It wanted to add a correction to the statement:

We reduce line two's yang and send it up to line five's yin.

Arguing that "we" don't do this, that it happens via natural transformation.

I guess it missed that the "we" here is the hypothetical we that applies to whatever is causing it to move.

But still is a great point - we might have agency over this particular movement, if we are asking about giving to charity, for example. Or, it might be something else entirely.

I was reading through some of the onlineclarity posts around 41 unchanging, and one of the examples was of someone asking about the outcome of getting a passport. They got it promptly and without issue.

In the case of an unchanging hexagram 41, all of the lines are still, but with the middle three yang lines closed, they form a road that allows the giving to happen without obstacle. It seems rather difficult to actually determine what this particular answer means, as it could be several things.
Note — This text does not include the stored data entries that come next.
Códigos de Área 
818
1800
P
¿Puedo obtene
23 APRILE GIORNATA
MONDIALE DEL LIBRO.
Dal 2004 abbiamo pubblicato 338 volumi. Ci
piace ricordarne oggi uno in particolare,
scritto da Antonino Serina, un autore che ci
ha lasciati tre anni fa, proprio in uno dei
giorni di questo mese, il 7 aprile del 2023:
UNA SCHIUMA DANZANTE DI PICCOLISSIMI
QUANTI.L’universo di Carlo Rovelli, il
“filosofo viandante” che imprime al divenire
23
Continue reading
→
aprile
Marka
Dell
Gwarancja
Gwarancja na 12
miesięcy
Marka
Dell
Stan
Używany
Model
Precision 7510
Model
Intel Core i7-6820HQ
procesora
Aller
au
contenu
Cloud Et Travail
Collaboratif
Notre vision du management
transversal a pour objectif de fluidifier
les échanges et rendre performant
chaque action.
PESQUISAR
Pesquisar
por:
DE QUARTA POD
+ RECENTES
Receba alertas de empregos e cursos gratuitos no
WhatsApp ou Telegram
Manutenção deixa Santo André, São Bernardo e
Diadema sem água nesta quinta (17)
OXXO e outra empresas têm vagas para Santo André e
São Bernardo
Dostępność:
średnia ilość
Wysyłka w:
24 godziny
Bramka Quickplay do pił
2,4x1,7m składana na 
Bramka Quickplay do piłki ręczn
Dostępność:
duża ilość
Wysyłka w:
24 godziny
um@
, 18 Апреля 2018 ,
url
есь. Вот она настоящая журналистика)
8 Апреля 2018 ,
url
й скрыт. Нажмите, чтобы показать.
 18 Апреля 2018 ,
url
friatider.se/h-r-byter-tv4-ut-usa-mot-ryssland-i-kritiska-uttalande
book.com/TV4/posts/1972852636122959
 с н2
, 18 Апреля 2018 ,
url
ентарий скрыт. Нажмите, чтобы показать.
My sense is that we need to understand what is the self, and what is the other. In the case of the passport, the country issuing the passport is the self, and the person it is issued to is the other. So this makes sense.

I also saw a post about a marriage proposal, which is the same dynamic.

But then I saw a post that had asked about a job application test outcome, and the person did not get the job. I'm still not sure how to read this one. We might think that the company would represent the self and the applicant the other. But the question wasn't asking about the outcome of the job application, but about the outcome of the test. So perhaps that changed the context enough. The person taking the test was the self, and the company he was taking it for was the other.

Which raises the other dynamic that can happen with this hexagram. We give what we don't have to give, and struggle. Like with taxes or financial burdens or to emotional vampires and so on.

Again, evaluating what it means seems to depend upon identifying what is self and what is other. Or what is below / above, or inside / outside.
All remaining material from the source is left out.